The uniqueness of this glass fiber lies in its very high rare earth ion doping, which enables it to produce high optical gain in a short large-mode field gain fiber and output high-energy laser pulses in a single-mode field. The fiber laser amplifier composed of this special gain fiber, large fiber core diameter (30-50 μm) and short gain fiber (tens of centimeters) greatly improves the threshold of nonlinear optical effects and maintains high beam quality.
Among the three commonly used spectral bands of the above-mentioned fiber lasers, the erbium-doped fiber pulse laser operating in the 1.55 μm band is particularly beneficial to the application of lidar.
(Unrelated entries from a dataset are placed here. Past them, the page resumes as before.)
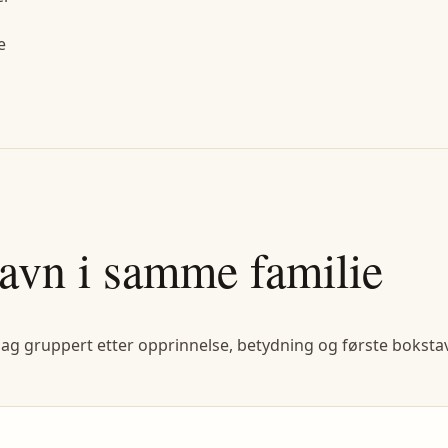
e
avn i samme familie
lag gruppert etter opprinnelse, betydning og første bokstav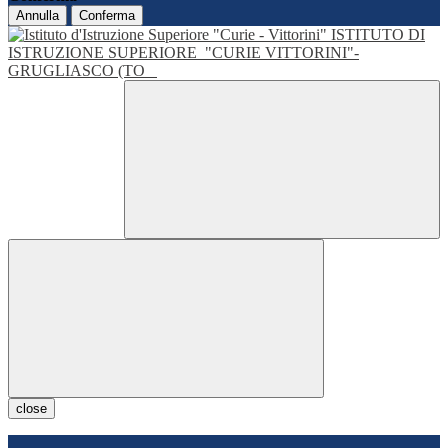
Annulla
Conferma
ISTITUTO DI
ISTRUZIONE SUPERIORE
"CURIE VITTORINI"-
GRUGLIASCO (TO
close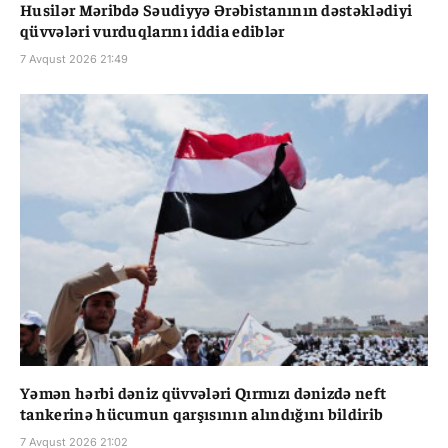
Husilər Məribdə Səudiyyə Ərəbistanının dəstəklədiyi
qüvvələri vurduqlarını iddia ediblər
7 Avqust 2026 21:49
Yəmən hərbi dəniz qüvvələri Qırmızı dənizdə neft
tankerinə hücumun qarşısının alındığını bildirib
7 Avqust 2026 21:02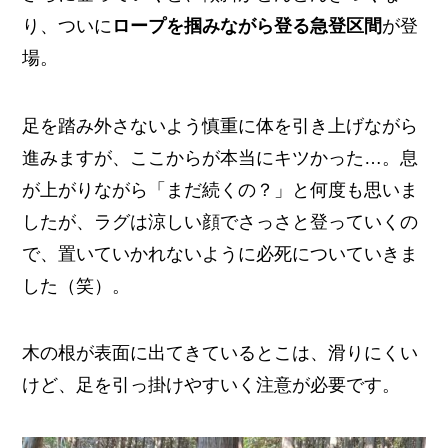
り、ついに
ロープを掴みながら登る急登区間
が登
場。
足を踏み外さないよう慎重に体を引き上げながら
進みますが、ここからが本当にキツかった…。息
が上がりながら「まだ続くの？」と何度も思いま
したが、ラグは涼しい顔でさっさと登っていくの
で、置いていかれないように必死についていきま
した（笑）。
木の根が表面に出てきているとこは、滑りにくい
けど、足を引っ掛けやすいく注意が必要です。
Compared with the other two bands, the 1.55 μm band lidar has more advantages, including eye safety, atmospheric transparency, and ready-made high-speed and high-sensitivity signal detectors for the optical communications industry, or low-cost, high-speed , High resolution, high sensitivity, two-dimensional imaging device without active cooling, suitable for three-dimensional coherent radar imaging applications.
The uniqueness of this glass fiber lies in its very high rare earth ion doping, which enables it to produce high optical gain in a short large-mode field gain fiber and output high-energy laser pulses in a single-mode field. The fiber laser amplifier composed of this special gain fiber, large fiber core diameter (30-50 μm) and short gain fiber (tens of centimeters) greatly improves the threshold of nonlinear optical effects and maintains high beam quality.
Among the three commonly used spectral bands of the above-mentioned fiber lasers, the erbium-doped fiber pulse laser operating in the 1.55 μm band is particularly beneficial to the application of lidar. Compared with the other two bands, the 1.55 μm band lidar has more advantages, including eye safety, atmospheric transparency, and ready-made high-speed and high-sensitivity signal detectors for the optical communications industry, or low-cost, high-speed , High resolution, high sensitivity, two-dimensional imaging device without active cooling, suitable for three-dimensional coherent radar imaging applications.